Ottawa — Un gouvernement du Nouveau Parti démocratique (NPD) mettrait au pas les géants du web comme Google, Facebook et Netflix, promet le chef adjoint de la formation, Alexandre Boulerice.

L’élu présentera ce matin au cinéma Beaubien, dans sa circonscription de Montréal, le plan fiscal et culturel néo-démocrate en cette matière. « On veut montrer qu’on ferait les choses différemment des libéraux », résume-t-il en entrevue avec La Presse à la veille de l’annonce.

La stratégie s’articule autour de trois grands axes. D’abord, le NPD forcerait les géants du web à « payer leur juste part d’impôt » en s’inspirant du modèle français de la taxe GAFA (Google, Amazon, Facebook et Apple), explique M. Boulerice au téléphone.

« Eux, en France, ils ont décidé d’imposer 3 % du chiffre d’affaires de l’entreprise au pays. Ils ont arrêté d’imposer sur les profits parce que, généralement, les profits sont envoyés dans des paradis fiscaux.
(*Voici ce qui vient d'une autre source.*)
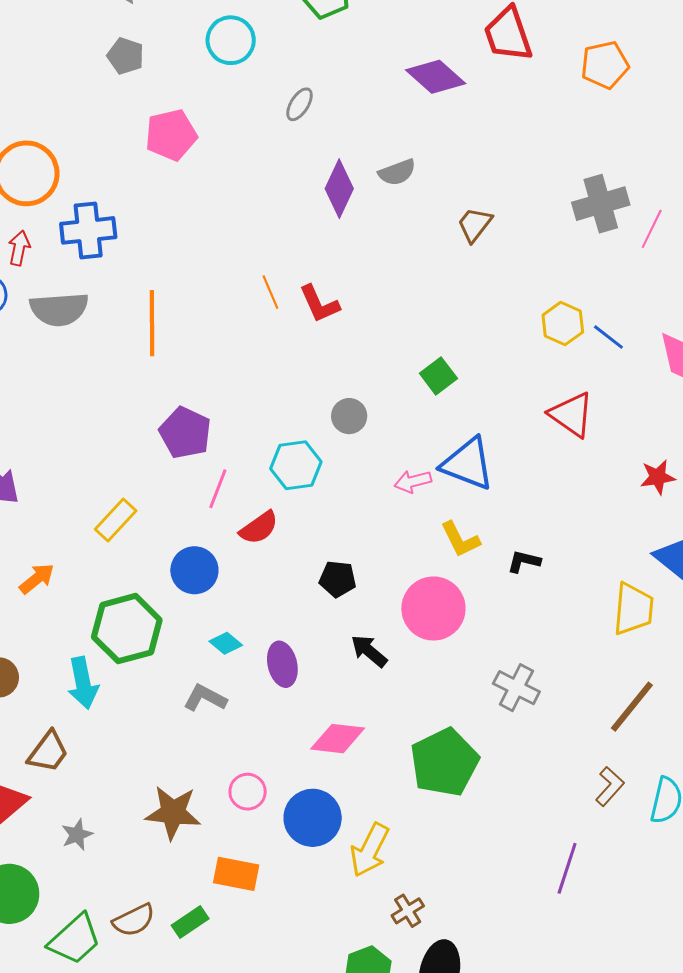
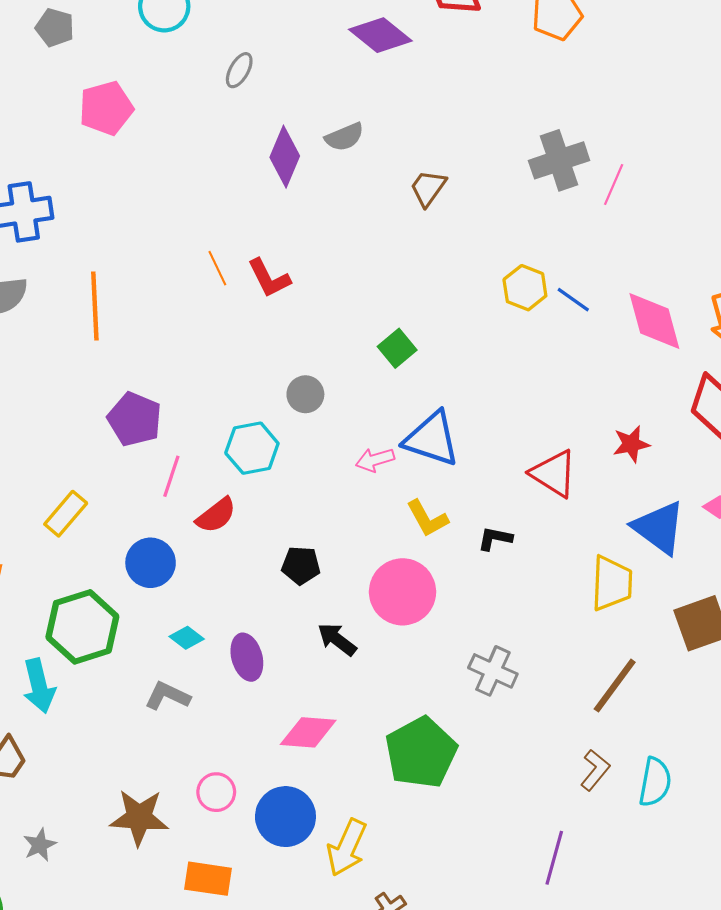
red triangle: (571, 415) -> (554, 474), moved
C’est vraiment la voie à suivre », argue-t-il.

« Quand on sera capable d’avoir les chiffres d’affaires des compagnies GAFA au Canada, on peut ensuite leur dire de payer 3 %, 4 %, 5 % », indique l’élu, notant que l’Élysée compte récolter 500 millions d’euros (environ 750 millions CAN) par an avec cette mesure.

LA PUBLICITÉ SUR LE WEB

Autre problème auquel le NPD veut s’attaquer : une brèche dans l’article 19 de la Loi de l’impôt sur le revenu qui favorise Google, YouTube, Twitter et Facebook pour l’achat de publicités – au détriment, notamment, des entreprises médiatiques.

Cet article interdit la déduction d’impôt pour la publicité dans des médias étrangers. Or, si l’Agence du revenu du Canada considère l’édition papier du New York Times comme un média étranger, elle ne place pas sa version en ligne dans le même panier.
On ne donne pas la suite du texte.